Bien évidemment, personne ne les écoute et c’est tout un mécanisme qui se met en place. Les agents de la réserve préviennent les soldats et c’est le début d’une course poursuite qui s’achèvera en avril 1879. De manière tragique, vous vous doutez bien. 3000 Cheyennes affamés et affaiblis contre 14 000 soldats. Rien de moins. La chose qui fait sourire, c’est que malgré leur nombre largement supérieur, les soldats auront bien du mal à repérer les traces des Indiens.
Le pouvoir tentera d’effacer cette bavure en modifiant les faits lors de l’interview accordé par le général Sherman aux représentants du New York Herald. Mais heureusement que, même à cette époque, il y avait quelques Blancs dévoués à la cause indienne, en particulier un journaliste du Daily Herald d’Ohama, dans le Nebraska, pour écrire, dans l’éditorial du 17 janvier 1879 que « cette affaire cheyennes est dans la ligne de toute la politique du Bureau des Affaires indiennes. C’est une honte pour les Etats-Unis ». Malheureusement, tout fut assez vite oublié, comme toute chose encombrante pour un pouvoir en place. On peut remercier Howard Fast d’avoir romancé cette histoire vraie pour faire ressurgir la vérité à travers une enquête qu’il a mené lui-même, malgré les difficultés qui se sont dressées, en particulier la barrière du langage : « Les très vieux Indiens qui se souvenaient de l’évasion vers le nord n’avaient jamais appris à s’exprimer correctement en anglais. Ils parlaient encore leur langue complexe et merveilleusement musicale, mais je ne rencontrai personne ou presque capable de m’aider à la traduire clairement. »
J’ai appris beaucoup de choses que j’ignorais. Je m’intéresse à la cause indienne depuis un moment, mais malgré cela je reste ignorante car je ne lis pas assez de romans de ce type, à la fois instructif et divertissant, pour dénoncer une ignominie qui perdure. Les nations indiennes vivent toujours dans des réserves aux Etats-Unis. Au Canada, c’est un peu différent mais guère plus car elles sont discriminées et jalousées (à cause de quelques maigres avantages fiscaux). Bref, le racisme n’est pas mort, malheureusement.
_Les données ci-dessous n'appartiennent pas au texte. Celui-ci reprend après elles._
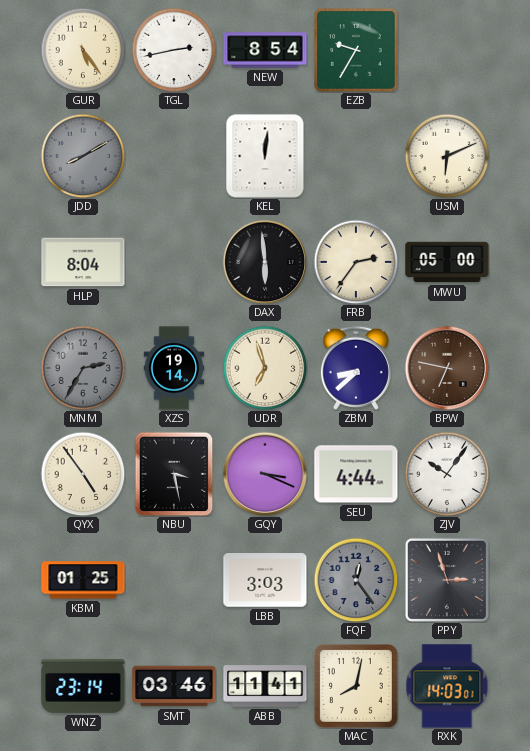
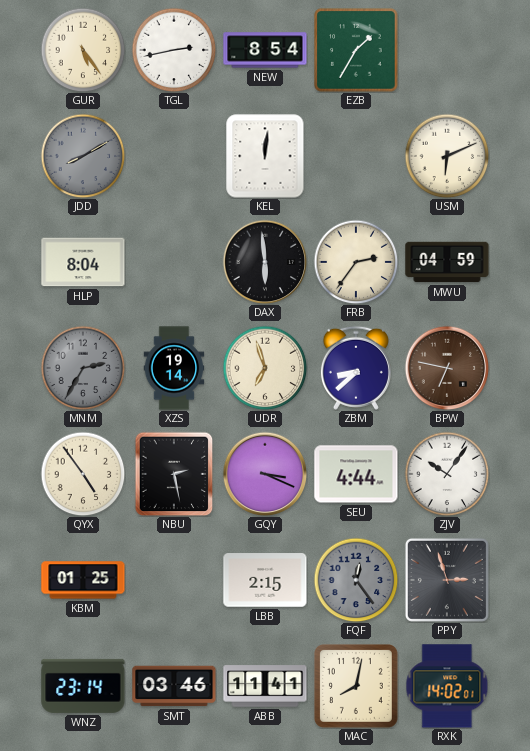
EZB: 9:35 -> 1:35
MWU: 05:00 -> 04:59
NBU: 3:28 -> 2:28
LBB: 3:03 -> 2:15
RXK: 14:03 -> 14:02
En 2005, j’ai passé quelques jours de vacances dans un camp en plein air avec une tribu indienne québécoise (qui parlait français, bien sûr, leur deuxième langue maternelle). Un classique que peut faire n’importe quelle personne se rendant au Québec car les Indiens sont reconvertis dans le tourisme, mais de manière intelligente. En tout cas, dans ce camp, ce n’était pas du Disney, mais un coin sympa pour se reposer, faire du sport et se cultiver. Un moyen pour les Indiens de faire passer un message… Le chef, (Gervais) un sacré conteur, mais aussi un intellectuel qui vient souvent à Paris pour faire entendre la cause de son peuple. Choc culturel, étonnement, révélation que ces minorités font partie de notre Histoire, à nous, les « maudits Français » mais dont aucun livre scolaire ne nous apprend l’existence. Il faut avoir la chance de pouvoir voyager pour la découvrir (ou celle de s’intéresser à cette littérature dédiée, (une pensée pour Le dernier des Mohicans, dévoré quand j’étais ado).
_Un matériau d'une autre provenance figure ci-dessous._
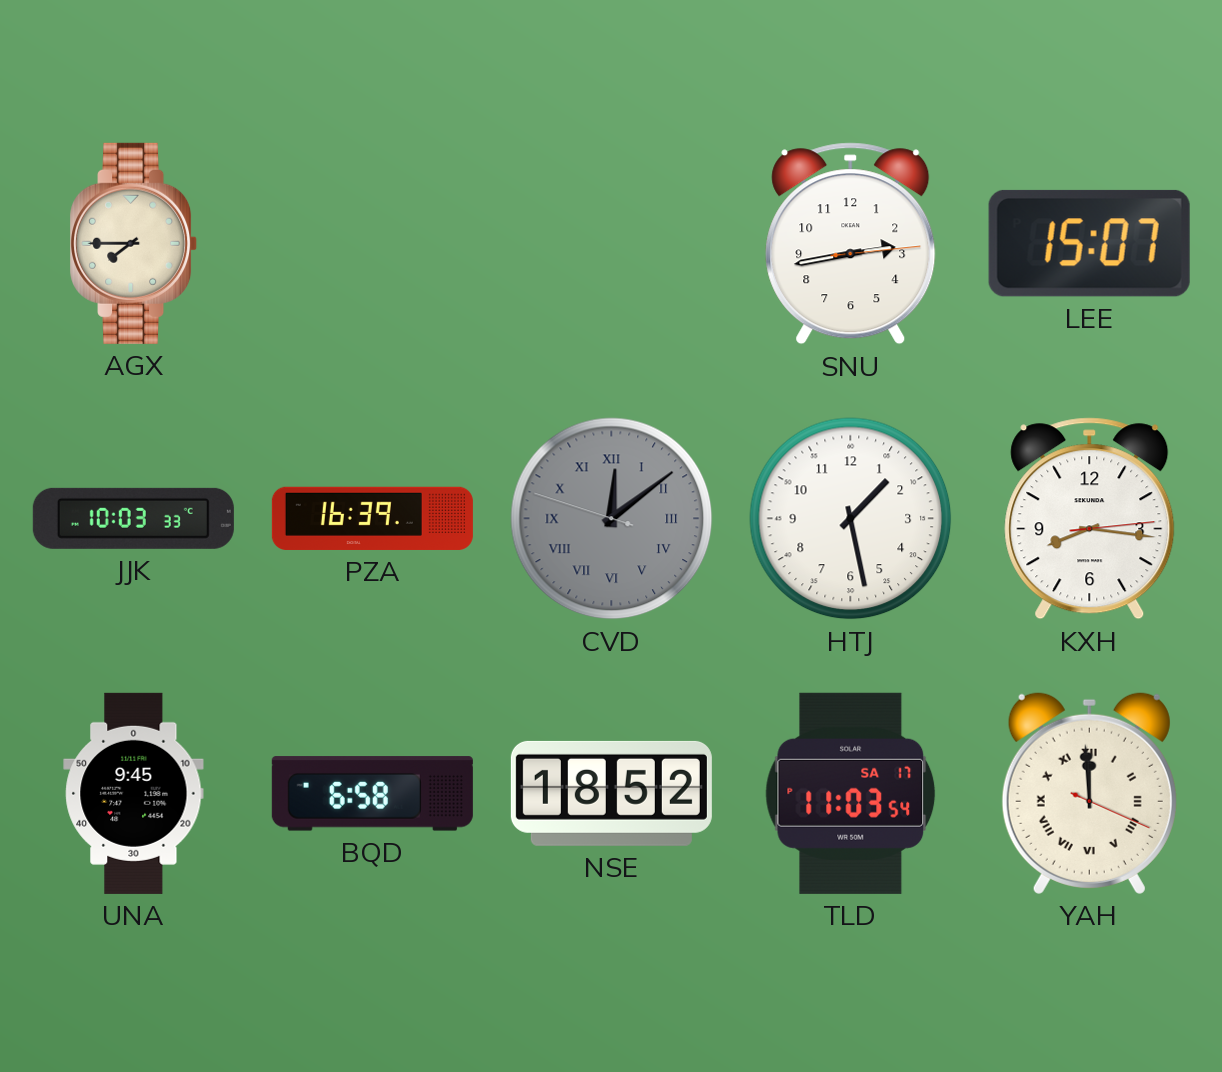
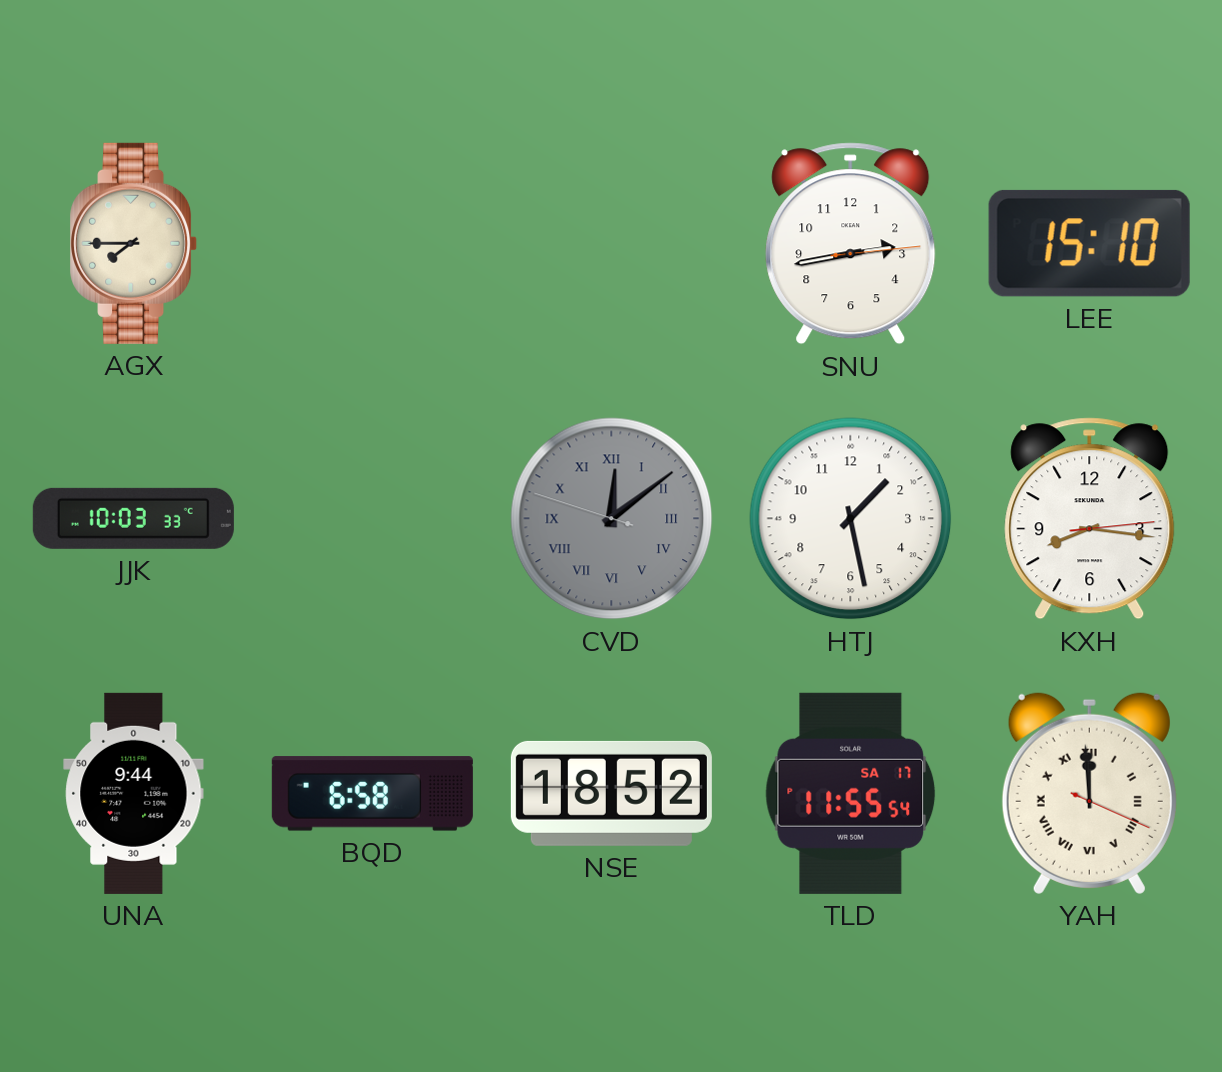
LEE: 15:07 -> 15:10
PZA: 16:39 -> none
UNA: 9:45 -> 9:44
TLD: 11:03 -> 11:55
Et puis, une pensée aussi pour nos Amérindiens français de Guyane !! Il y a quelques semaines, un reportage pendant les grèves a accordé quelques minutes de paroles à cette minorité qui a déclaré qu’elle se sentait oubliée de Paris….
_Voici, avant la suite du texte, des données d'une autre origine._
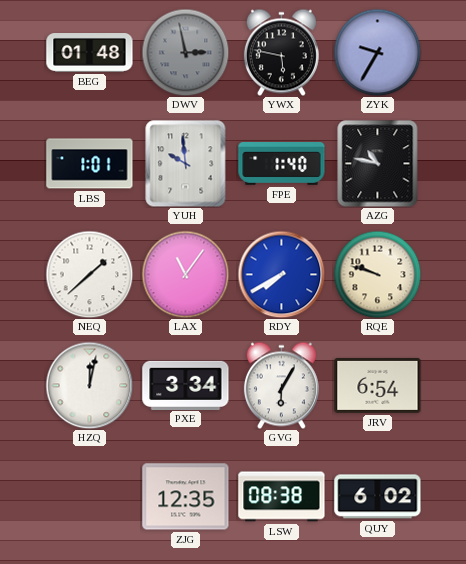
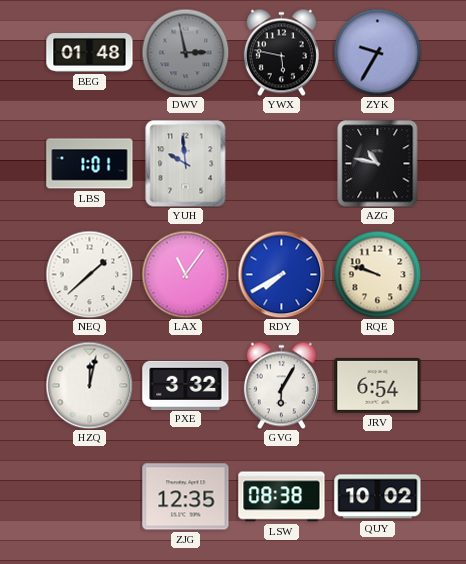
FPE: 1:40 -> none
PXE: 3:34 -> 3:32
QUY: 6:02 -> 10:02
Et que dire de nos ghettos à « minorité visibles » qui ne disent pas leur nom…
Pour revenir à Howard Fast et à La dernière frontière : un roman qui vous embarque, avec une foule de personnages du côté des Blancs (on s’y perd un peu mais c’est pas grave car on suit le fil de la cavalcade tout de même). Instructif et divertissant. Un bel hommage à la question indienne. On aurait presque envie d’apprendre le cheyenne en terminant ce roman. Une lecture qui, je pense, va rester ancrer dans mon esprit.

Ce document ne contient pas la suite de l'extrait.